When I think of FISM, and manipulative magic, and the Grand Prix award, the name that invariably comes to mind first and foremost, even before any of the names cited above, is that of the Dutch maestro, Fred Kaps. Kaps was technically speaking the first to win the FISM Grand Prix three times (the first convention at which Valton had initially won First Prize preceded the official organizing of FISM, and so his three wins precede Kaps, but one of them is not officially the FISM Grand Prix). Kaps won the prize first in 1950 working under the stage name “Mystica,” but because the name was similar to other working acts of the day, his manager and mentor Hank Vermeyden gave him the new stage name of "Fred Kaps," by which he would forever after be known.

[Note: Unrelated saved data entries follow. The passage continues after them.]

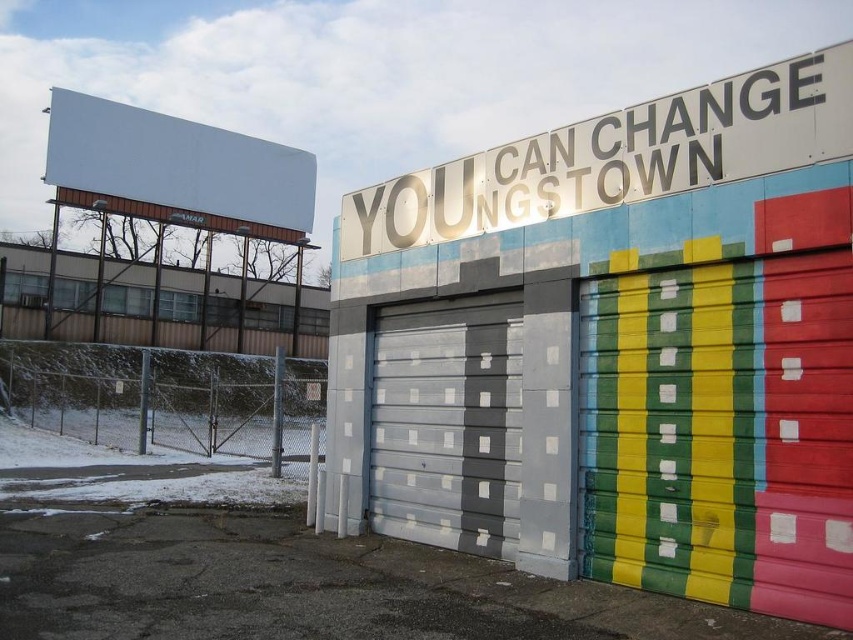 Question: Does metallic silver sign at upper center have a greater width compared to gray matte garage door at center?

Choices:
 (A) yes
 (B) no

Answer: (A)

Question: Which point is closer to the camera?

Choices:
 (A) (403, 337)
 (B) (792, 100)

Answer: (B)

Question: Which object is closer to the camera taking this photo?

Choices:
 (A) metallic silver sign at upper center
 (B) gray matte garage door at center

Answer: (A)

Question: Is metallic silver sign at upper center above gray matte garage door at center?

Choices:
 (A) no
 (B) yes

Answer: (B)

Question: Where is metallic silver sign at upper center located in relation to gray matte garage door at center in the image?

Choices:
 (A) above
 (B) below

Answer: (A)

Vermeyden was the president of the first Congrès Magique International in 1947, and then became the first president of FISM. The influence on FISM of this Dutch magic dealer, publisher and teacher cannot be over-emphasized. Not only were the Dutch consistent contest winners at FISM throughout its first few decades, but Vermeyden was also a personal mentor to legendary prizewinners including Kaps, Richard Ross, Peter Pit, and Marconick.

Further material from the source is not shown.